_YOUR INSTRUCTIONS_
Filter the entries below down to the lines that hold "LuggageHeros".

_INFORMATION SHOWN_
****************

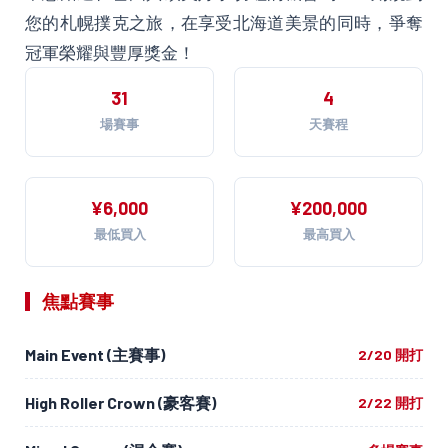
您的札幌撲克之旅，在享受北海道美景的同時，爭奪
冠軍榮耀與豐厚獎金！
31
4
場賽事
天賽程
¥6,000
¥200,000
最低買入
最高買入
焦點賽事
Main Event (主賽事)
2/20 開打
High Roller Crown (豪客賽)
2/22 開打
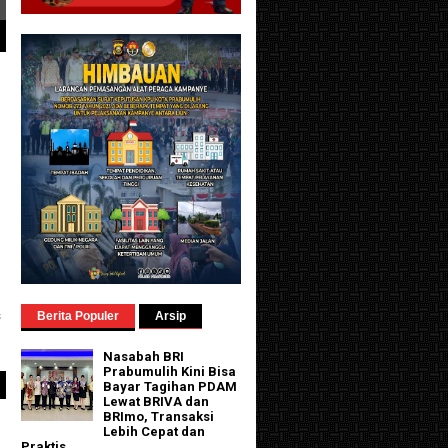
s
Berita Populer
Arsip
Nasabah BRI
Prabumulih Kini Bisa
Bayar Tagihan PDAM
Lewat BRIVA dan
BRImo, Transaksi
Lebih Cepat dan
Praktis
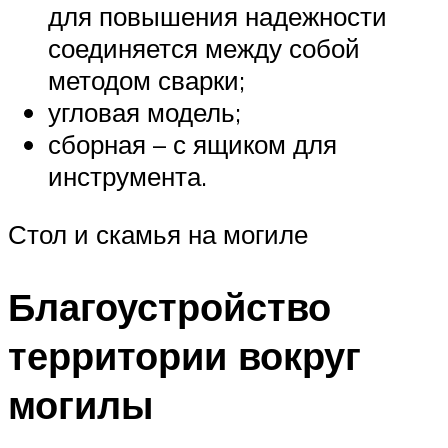
для повышения надежности
соединяется между собой
методом сварки;
угловая модель;
сборная – с ящиком для
инструмента.
Стол и скамья на могиле
Благоустройство
территории вокруг
могилы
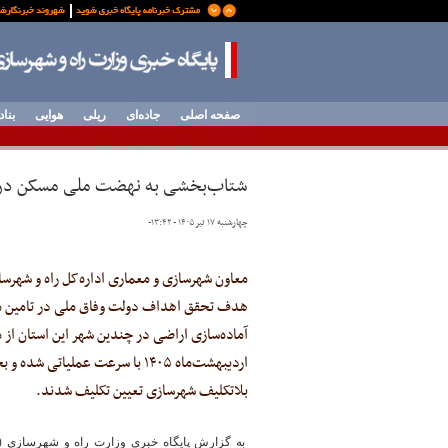
صفحه اصلی
جاده‌ای
ریلی
هوایی
بناد
شتاب‌بخشی به نهضت ملی مسکن در ا
چهارشنبه ۱۷ تیر ۱۴۰۵ - ۱۳:۴۲
-
معاون شهرسازی و معماری اداره‌کل راه و شهرس
هدف تحقق اهداف دولت وفاق ملی در تامین م
اردیبهشت‌ماه ۱۴۰۵ با سرعت عملیاتی
بلاتکلیف شهرسازی تعیین تکلیف شدند.
به گزارش پایگاه خبری وزارت راه و شهرسازی (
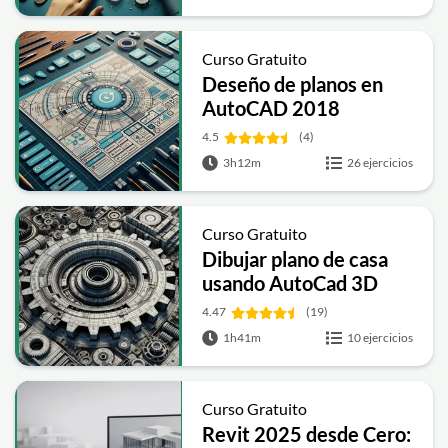
Curso Gratuito
Deseño de planos en
AutoCAD 2018
4.5
(4)
3h12m
26 ejercicios
Curso Gratuito
Dibujar plano de casa
usando AutoCad 3D
4.47
(19)
1h41m
10 ejercicios
Curso Gratuito
Revit 2025 desde Cero:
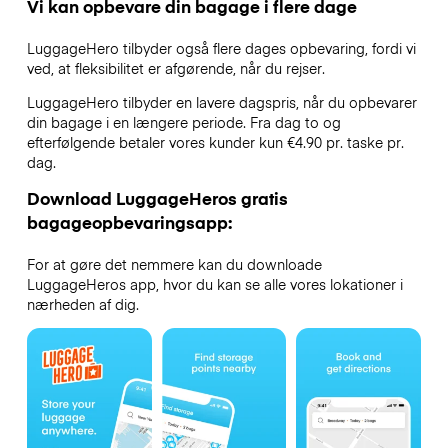
Vi kan opbevare din bagage i flere dage
LuggageHero tilbyder også flere dages opbevaring, fordi vi
ved, at fleksibilitet er afgørende, når du rejser.
LuggageHero tilbyder en lavere dagspris, når du opbevarer
din bagage i en længere periode. Fra dag to og
efterfølgende betaler vores kunder kun €4.90 pr. taske pr.
dag.
Download LuggageHeros gratis
bagageopbevaringsapp:
For at gøre det nemmere kan du downloade
LuggageHeros app, hvor du kan se alle vores lokationer i
nærheden af dig.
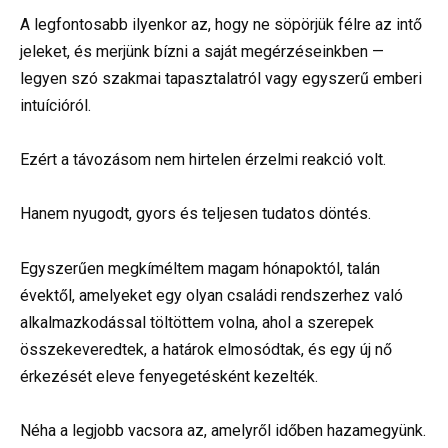
A legfontosabb ilyenkor az, hogy ne söpörjük félre az intő
jeleket, és merjünk bízni a saját megérzéseinkben —
legyen szó szakmai tapasztalatról vagy egyszerű emberi
intuícióról.
Ezért a távozásom nem hirtelen érzelmi reakció volt.
Hanem nyugodt, gyors és teljesen tudatos döntés.
Egyszerűen megkíméltem magam hónapoktól, talán
évektől, amelyeket egy olyan családi rendszerhez való
alkalmazkodással töltöttem volna, ahol a szerepek
összekeveredtek, a határok elmosódtak, és egy új nő
érkezését eleve fenyegetésként kezelték.
Néha a legjobb vacsora az, amelyről időben hazamegyünk.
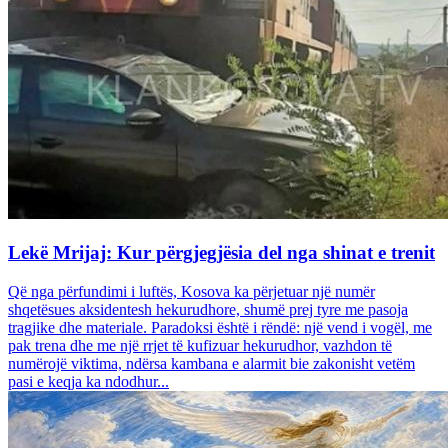
Lekë Mrijaj: Kur përgjegjësia del nga shinat e trenit
Që nga përfundimi i luftës, Kosova ka përjetuar një numër
shqetësues aksidentesh hekurudhore, shumë prej tyre me pasoja
tragjike dhe materiale. Paradoksi është i rëndë: një vend i vogël, me
pak trena dhe me një rrjet të kufizuar hekurudhor, vazhdon të
numërojë viktima, ndërsa kambana e alarmit bie zakonisht vetëm
pasi e keqja ka ndodhur...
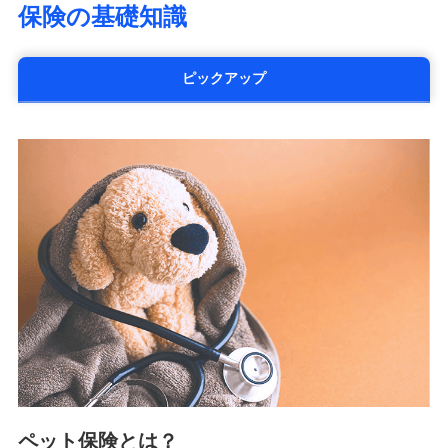
保険の基礎知識
太陽生命保険株式会社（https://www.taiyo-
seimei.co.jp）
チューリッヒ生命保険株式会社
ピックアップ
（https://www.zurichlife.co.jp/）
東京海上日動あんしん生命保険株式会社
（https://www.tmn-anshin.co.jp/）
なないろ生命保険株式会社
（https://www.nanairolife.co.jp/）
日本生命保険相互会社
（https://www.nissay.co.jp）
はなさく生命保険株式会社
（https://www.life8739.co.jp/）
マニュライフ生命保険株式会社
（https://www.manulife.co.jp/）
三井住友海上あいおい生命保険株式会社
（https://www.msa-life.co.jp/）
メットライフ生命株式会社
(https://www.metlife.co.jp/)
メディケア生命保険株式会社
（https://www.medicarelife.com/）
ペット保険とは？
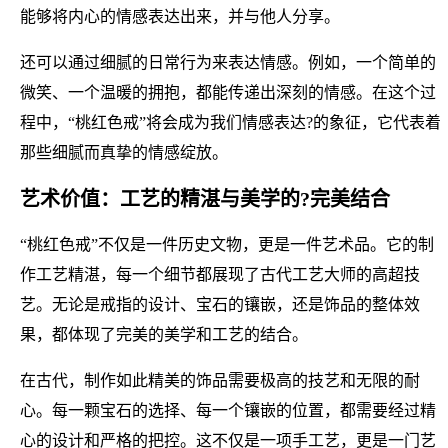
能够将内心的情感表达出来，并与他人分享。
还可以通过细腻的日常行为来表达情感。例如，一个简单的
微笑、一个温暖的拥抱，都能传递出深刻的情感。在这个过
程中，“桃红色戒”将会成为我们情感表达?的象征，它代表着
那些细腻而真挚的情感绽放。
艺术价值：工艺的精湛与美学的?完美结合
“桃红色戒”不仅是一件历史文物，更是一件艺术品。它的制
作工艺精湛，每一个细节都展现了古代工艺大师的高超技
艺。无论是戒指的设计、宝石的镶嵌，还是饰品的整体效
果，都体现了完美的美学和工艺的结合。
在古代，制作如此精美的饰品需要极高的技艺和无限的耐
心。每一颗宝石的选择、每一个镶嵌的位置，都需要经过精
心的设计和严格的把控。这不仅是一项手工艺，更是一门艺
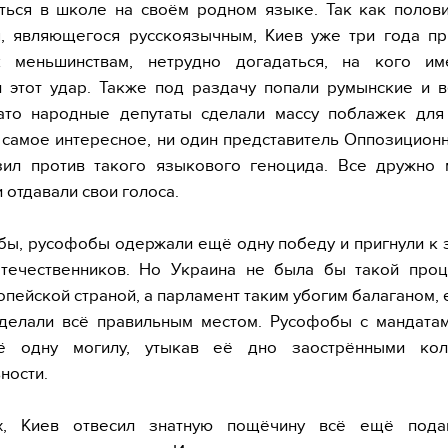
ться в школе на своём родном языке. Так как полов
я, являющегося русскоязычным, Киев уже три года пр
 меньшинствам, нетрудно догадаться, на кого и
 этот удар. Также под раздачу попали румынские и 
ато народные депутаты сделали массу поблажек для
о самое интересное, ни один представитель Оппозицион
зил против такого языкового геноцида. Все дружно 
и отдавали свои голоса.
бы, русофобы одержали ещё одну победу и пригнули к
отечественников. Но Украина не была бы такой про
опейской страной, а парламент таким убогим балаганом, 
 делали всё правильным местом. Русофобы с мандата
ё одну могилу, утыкав её дно заострёнными кол
ности.
х, Киев отвесил знатную пощёчину всё ещё под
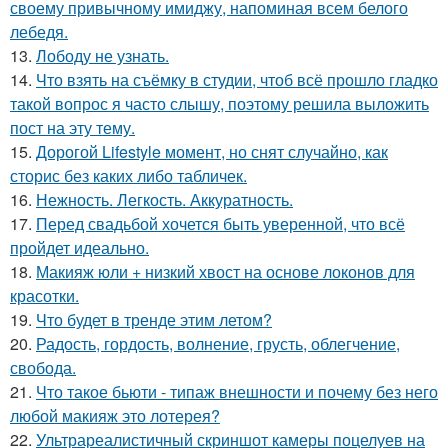
своему привычному имиджу, напоминая всем белого
лебедя.
13.
Лободу не узнать.
14.
Что взять на съёмку в студии, чтоб всё прошло гладко
такой вопрос я часто слышу, поэтому решила выложить
пост на эту тему.
15.
Дорогой Lifestyle момент, но снят случайно, как
сторис без каких либо табличек.
16.
Нежность. Легкость. Аккуратность.
17.
Перед свадьбой хочется быть уверенной, что всё
пройдет идеально.
18.
Макияж юли + низкий хвост на основе локонов для
красотки.
19.
Что будет в тренде этим летом?
20.
Радость, гордость, волнение, грусть, облегчение,
свобода.
21.
Что такое бьюти - типаж внешности и почему без него
любой макияж это лотерея?
22.
Ультрареалистичный скриншот камеры поцелуев на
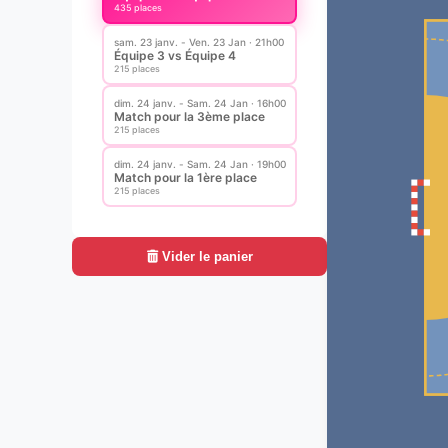
435 places
sam. 23 janv. - Ven. 23 Jan · 21h00
Équipe 3 vs Équipe 4
215 places
dim. 24 janv. - Sam. 24 Jan · 16h00
Match pour la 3ème place
215 places
dim. 24 janv. - Sam. 24 Jan · 19h00
Match pour la 1ère place
215 places
Vider le panier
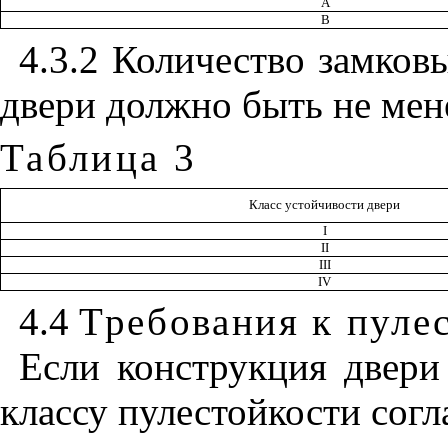
А
В
4.3.2 Количество замков
двери должно быть не мен
Таблица 3
Класс устойчивости двери
I
II
III
IV
4.4
Требования к пуле
Если конструкция двери
классу пулестойкости сог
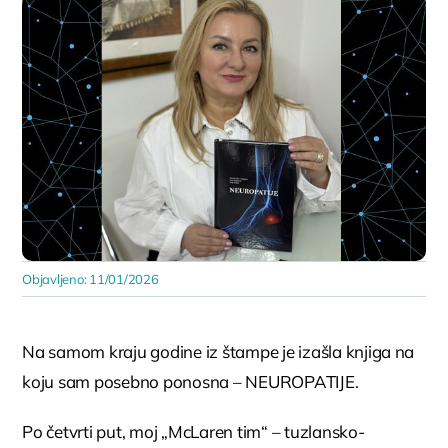
Objavljeno: 11/01/2026
Na samom kraju godine iz štampe je izašla knjiga na
koju sam posebno ponosna – NEUROPATIJE.
Po četvrti put, moj „McLaren tim“ – tuzlansko-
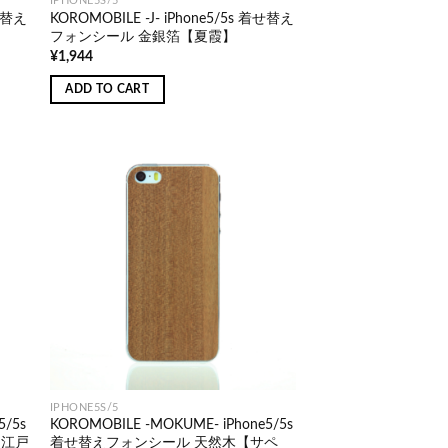
IPHONE5S/5
着せ替え
KOROMOBILE -J- iPhone5/5s 着せ替え
フォンシール 金銀箔【夏霞】
¥
1,944
ADD TO CART
IPHONE5S/5
5/5s
KOROMOBILE -MOKUME- iPhone5/5s
 江戸
着せ替えフォンシール 天然木【サペ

****************

_RESPONSE AREA_
Download LuggageHeros gratis
LuggageHeros app, hvor du kan se alle vores lokationer i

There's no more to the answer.